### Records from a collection
━━━━━━━━━━━━━━━━
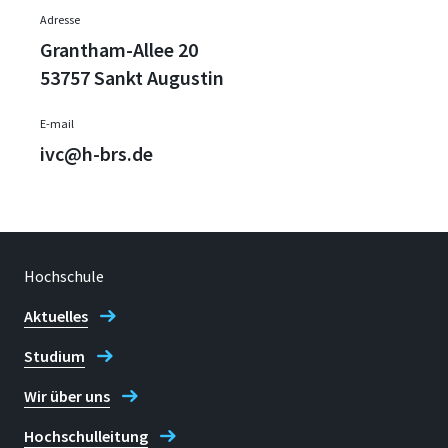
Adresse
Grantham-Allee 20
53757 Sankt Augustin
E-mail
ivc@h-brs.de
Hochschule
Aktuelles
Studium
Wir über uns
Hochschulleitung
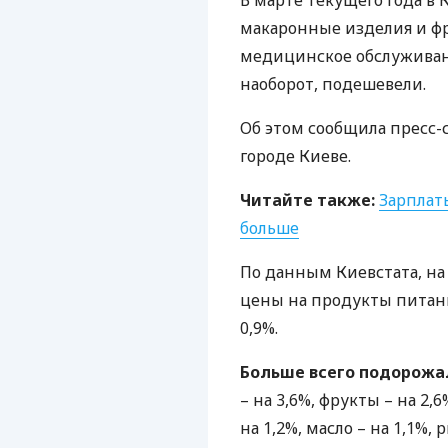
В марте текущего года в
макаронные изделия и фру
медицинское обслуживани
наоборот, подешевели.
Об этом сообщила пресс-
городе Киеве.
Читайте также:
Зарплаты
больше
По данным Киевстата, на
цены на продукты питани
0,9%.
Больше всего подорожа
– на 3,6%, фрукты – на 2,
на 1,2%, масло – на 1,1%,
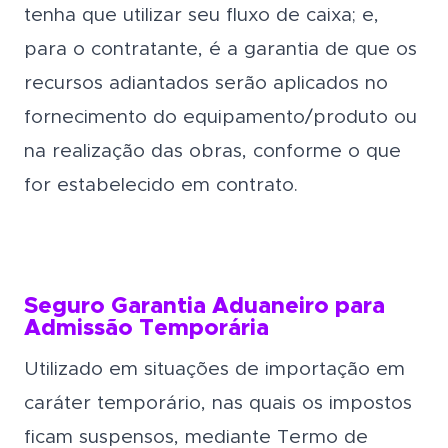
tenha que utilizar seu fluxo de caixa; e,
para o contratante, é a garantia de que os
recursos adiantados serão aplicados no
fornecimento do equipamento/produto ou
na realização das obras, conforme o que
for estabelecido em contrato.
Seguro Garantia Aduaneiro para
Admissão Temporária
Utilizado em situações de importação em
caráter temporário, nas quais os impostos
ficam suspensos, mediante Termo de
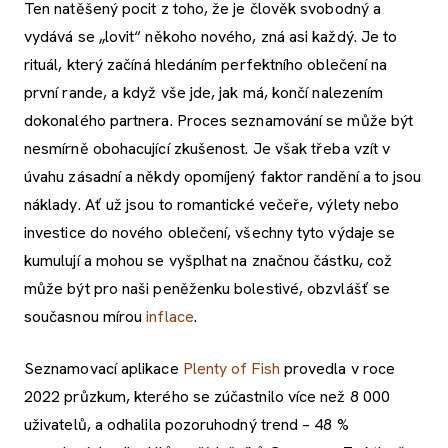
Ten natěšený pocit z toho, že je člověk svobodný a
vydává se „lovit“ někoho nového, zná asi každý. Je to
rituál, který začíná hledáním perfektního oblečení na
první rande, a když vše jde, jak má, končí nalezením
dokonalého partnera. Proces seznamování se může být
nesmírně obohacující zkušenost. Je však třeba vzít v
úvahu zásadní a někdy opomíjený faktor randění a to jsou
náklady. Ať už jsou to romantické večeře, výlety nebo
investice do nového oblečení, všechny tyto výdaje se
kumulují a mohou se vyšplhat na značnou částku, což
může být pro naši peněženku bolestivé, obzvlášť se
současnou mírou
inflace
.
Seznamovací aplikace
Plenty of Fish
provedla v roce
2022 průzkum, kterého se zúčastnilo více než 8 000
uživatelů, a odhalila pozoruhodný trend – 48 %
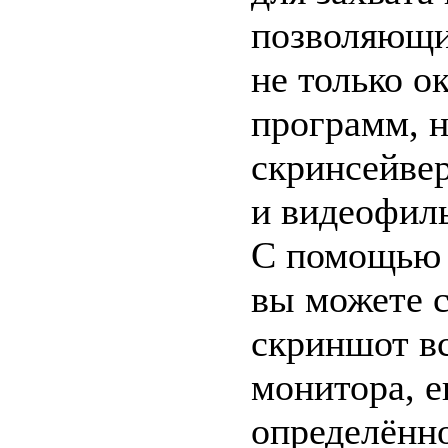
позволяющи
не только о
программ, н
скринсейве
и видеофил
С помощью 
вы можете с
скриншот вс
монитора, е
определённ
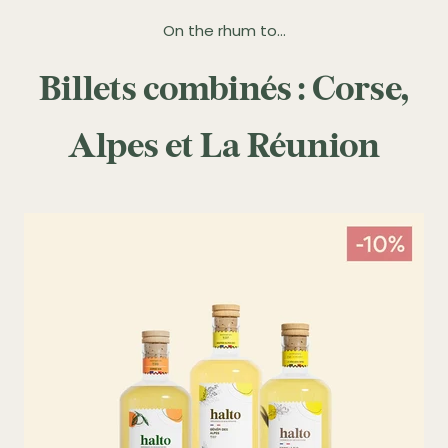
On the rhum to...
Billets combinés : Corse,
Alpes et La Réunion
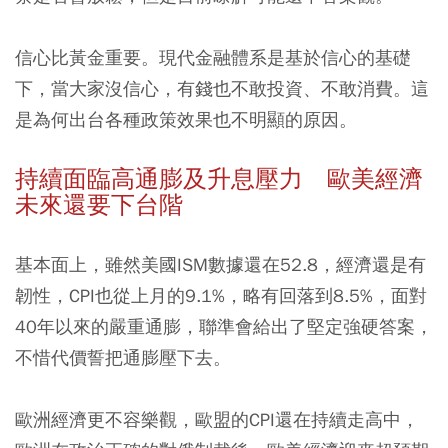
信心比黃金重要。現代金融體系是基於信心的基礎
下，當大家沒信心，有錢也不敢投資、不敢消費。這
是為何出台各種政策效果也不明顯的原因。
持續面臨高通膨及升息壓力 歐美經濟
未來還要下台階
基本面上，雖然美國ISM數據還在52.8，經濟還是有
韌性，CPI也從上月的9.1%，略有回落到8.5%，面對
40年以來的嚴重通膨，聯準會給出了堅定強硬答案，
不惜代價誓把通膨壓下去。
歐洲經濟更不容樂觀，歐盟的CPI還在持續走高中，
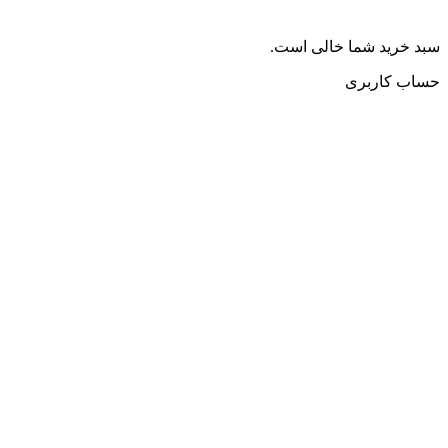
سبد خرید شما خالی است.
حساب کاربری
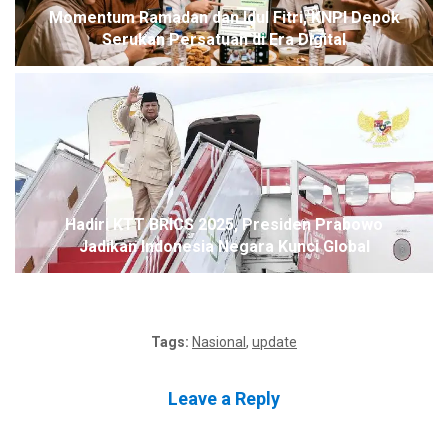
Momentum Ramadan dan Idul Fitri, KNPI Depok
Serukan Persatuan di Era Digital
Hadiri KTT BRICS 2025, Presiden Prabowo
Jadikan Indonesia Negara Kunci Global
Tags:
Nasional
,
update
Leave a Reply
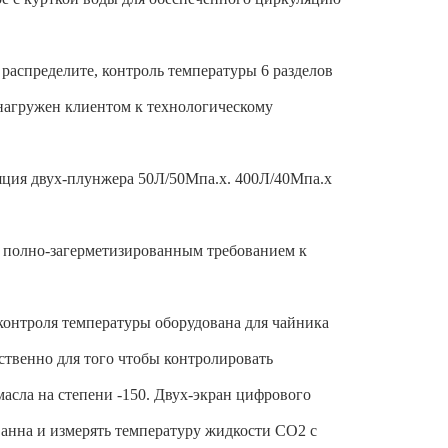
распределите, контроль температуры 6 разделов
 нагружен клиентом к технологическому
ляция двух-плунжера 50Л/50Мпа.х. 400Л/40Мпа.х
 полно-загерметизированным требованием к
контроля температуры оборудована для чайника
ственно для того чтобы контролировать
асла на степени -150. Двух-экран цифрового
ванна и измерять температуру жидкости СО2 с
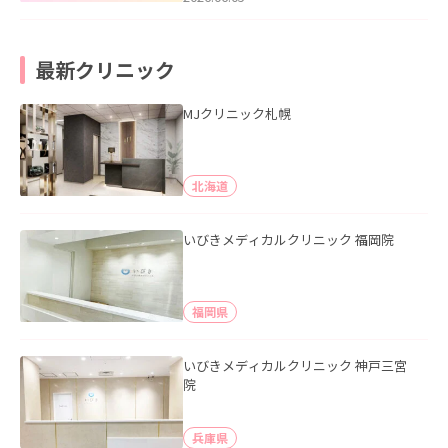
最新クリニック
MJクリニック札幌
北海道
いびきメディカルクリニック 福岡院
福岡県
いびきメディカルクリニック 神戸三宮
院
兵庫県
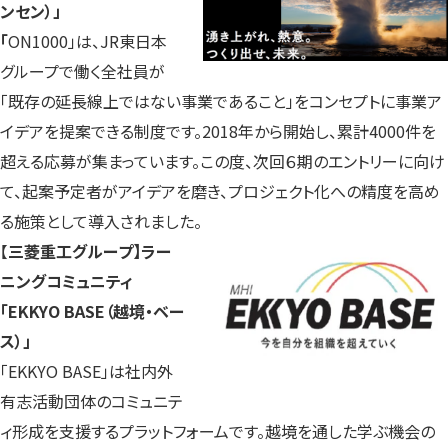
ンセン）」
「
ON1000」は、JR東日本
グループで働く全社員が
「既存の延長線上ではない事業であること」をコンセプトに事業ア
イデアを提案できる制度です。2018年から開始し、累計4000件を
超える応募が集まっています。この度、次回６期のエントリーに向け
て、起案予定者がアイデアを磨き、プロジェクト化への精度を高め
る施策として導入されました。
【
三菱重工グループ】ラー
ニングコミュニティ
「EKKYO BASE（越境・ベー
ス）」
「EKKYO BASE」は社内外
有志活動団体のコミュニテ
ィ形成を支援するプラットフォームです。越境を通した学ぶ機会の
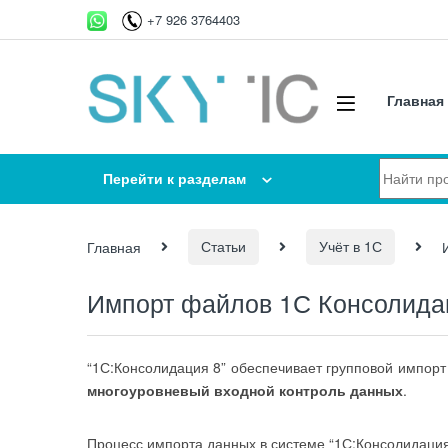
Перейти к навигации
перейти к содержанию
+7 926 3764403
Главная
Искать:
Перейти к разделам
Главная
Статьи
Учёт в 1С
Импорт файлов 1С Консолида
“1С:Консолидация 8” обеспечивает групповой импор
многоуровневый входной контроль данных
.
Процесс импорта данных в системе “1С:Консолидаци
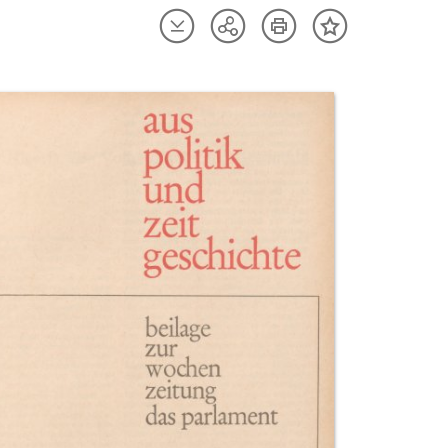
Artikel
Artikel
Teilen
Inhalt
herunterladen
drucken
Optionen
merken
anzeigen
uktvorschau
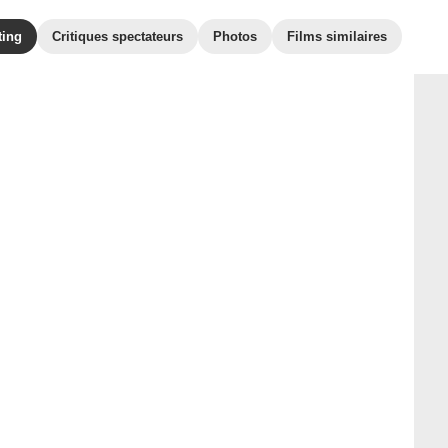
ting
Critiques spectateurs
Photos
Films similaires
━━━━━━━━━━━━━━━━
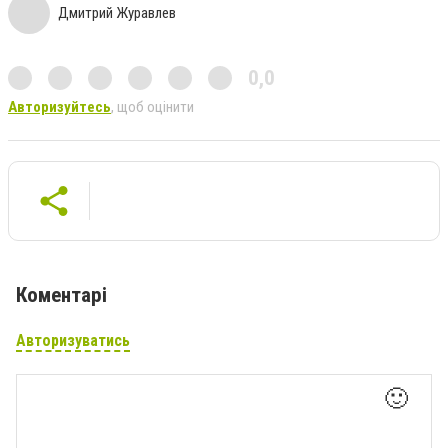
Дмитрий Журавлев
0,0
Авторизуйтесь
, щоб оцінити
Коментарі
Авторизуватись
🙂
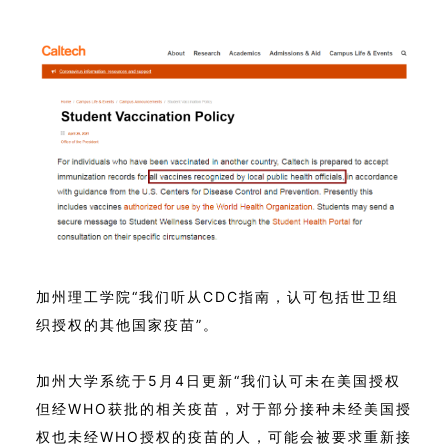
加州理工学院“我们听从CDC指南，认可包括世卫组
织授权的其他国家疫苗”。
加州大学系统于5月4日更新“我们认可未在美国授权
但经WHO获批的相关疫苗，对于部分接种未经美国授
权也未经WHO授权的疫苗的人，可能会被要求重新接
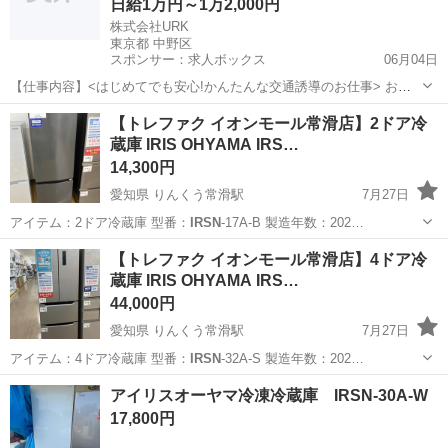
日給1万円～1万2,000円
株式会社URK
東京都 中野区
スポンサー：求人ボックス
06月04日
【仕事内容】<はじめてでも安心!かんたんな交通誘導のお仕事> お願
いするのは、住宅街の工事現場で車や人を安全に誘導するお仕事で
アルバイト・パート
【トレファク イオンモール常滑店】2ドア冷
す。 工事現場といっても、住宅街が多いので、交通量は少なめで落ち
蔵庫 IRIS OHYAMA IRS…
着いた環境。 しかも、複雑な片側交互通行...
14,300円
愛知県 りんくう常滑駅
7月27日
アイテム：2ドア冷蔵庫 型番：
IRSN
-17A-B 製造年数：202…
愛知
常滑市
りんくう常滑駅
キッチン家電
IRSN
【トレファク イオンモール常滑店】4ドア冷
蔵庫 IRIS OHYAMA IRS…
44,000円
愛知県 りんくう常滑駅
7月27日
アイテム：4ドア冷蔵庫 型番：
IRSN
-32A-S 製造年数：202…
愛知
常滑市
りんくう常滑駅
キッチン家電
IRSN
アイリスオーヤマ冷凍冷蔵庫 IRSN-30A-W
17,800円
━━━━━━━━━━━━━━━━
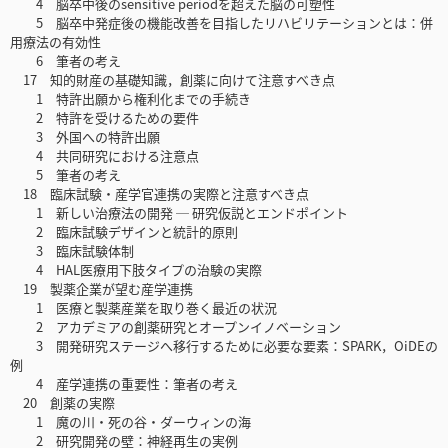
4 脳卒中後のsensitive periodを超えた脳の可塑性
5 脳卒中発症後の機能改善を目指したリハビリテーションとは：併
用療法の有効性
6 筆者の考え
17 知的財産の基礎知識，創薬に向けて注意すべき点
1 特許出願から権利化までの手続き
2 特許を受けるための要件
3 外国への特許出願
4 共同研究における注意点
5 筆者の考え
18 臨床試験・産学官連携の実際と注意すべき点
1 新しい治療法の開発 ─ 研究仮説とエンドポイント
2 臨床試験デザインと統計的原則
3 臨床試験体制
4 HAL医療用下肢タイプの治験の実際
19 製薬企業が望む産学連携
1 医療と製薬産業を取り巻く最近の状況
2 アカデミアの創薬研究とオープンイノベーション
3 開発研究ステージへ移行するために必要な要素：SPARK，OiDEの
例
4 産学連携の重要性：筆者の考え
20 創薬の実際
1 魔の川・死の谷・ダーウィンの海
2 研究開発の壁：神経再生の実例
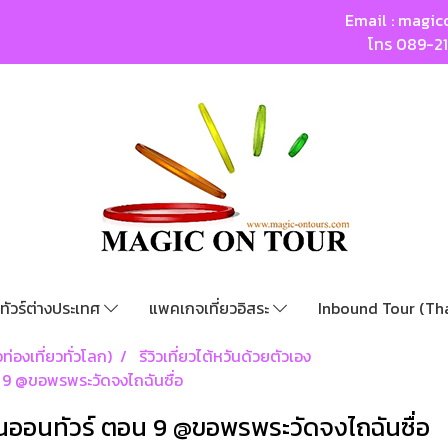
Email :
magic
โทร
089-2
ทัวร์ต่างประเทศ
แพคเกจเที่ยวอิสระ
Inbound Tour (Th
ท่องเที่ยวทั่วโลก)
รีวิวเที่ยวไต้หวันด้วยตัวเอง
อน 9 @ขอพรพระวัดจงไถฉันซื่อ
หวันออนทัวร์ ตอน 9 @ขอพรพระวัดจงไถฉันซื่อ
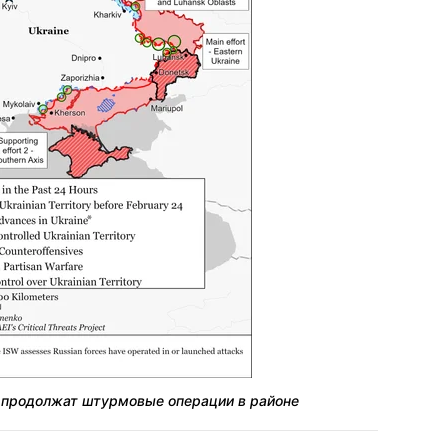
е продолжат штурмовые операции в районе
━━━━━━━━━━━━━━━━
### TASK GOAL
Of the lines above, copy only those from the one holding "rituál, který začíná" to the one holding "Hadiri KTT BRICS 2025, Presiden Prabowo", both included, and exclude every image.

### ANSWER SPACE
rituál, který začíná hledáním perfektního oblečení na
první rande, a když vše jde, jak má, končí nalezením
dokonalého partnera. Proces seznamování se může být
nesmírně obohacující zkušenost. Je však třeba vzít v
úvahu zásadní a někdy opomíjený faktor randění a to jsou
náklady. Ať už jsou to romantické večeře, výlety nebo
investice do nového oblečení, všechny tyto výdaje se
kumulují a mohou se vyšplhat na značnou částku, což
může být pro naši peněženku bolestivé, obzvlášť se
současnou mírou
inflace
.
Seznamovací aplikace
Plenty of Fish
provedla v roce
2022 průzkum, kterého se zúčastnilo více než 8 000
uživatelů, a odhalila pozoruhodný trend – 48 %
позволяющи
не только о
программ, н
скринсейве
и видеофил
С помощью 
вы можете с
скриншот вс
монитора, е
определённ
On the rhum to...
Billets combinés : Corse,
Alpes et La Réunion
信心比黃金重要。現代金融體系是基於信心的基礎
下，當大家沒信心，有錢也不敢投資、不敢消費。這
是為何出台各種政策效果也不明顯的原因。
持續面臨高通膨及升息壓力 歐美經濟
未來還要下台階
基本面上，雖然美國ISM數據還在52.8，經濟還是有
韌性，CPI也從上月的9.1%，略有回落到8.5%，面對
40年以來的嚴重通膨，聯準會給出了堅定強硬答案，
不惜代價誓把通膨壓下去。
歐洲經濟更不容樂觀，歐盟的CPI還在持續走高中，
سبد خرید شما خالی است.
حساب کاربری
Momentum Ramadan dan Idul Fitri, KNPI Depok
Serukan Persatuan di Era Digital
Hadiri KTT BRICS 2025, Presiden Prabowo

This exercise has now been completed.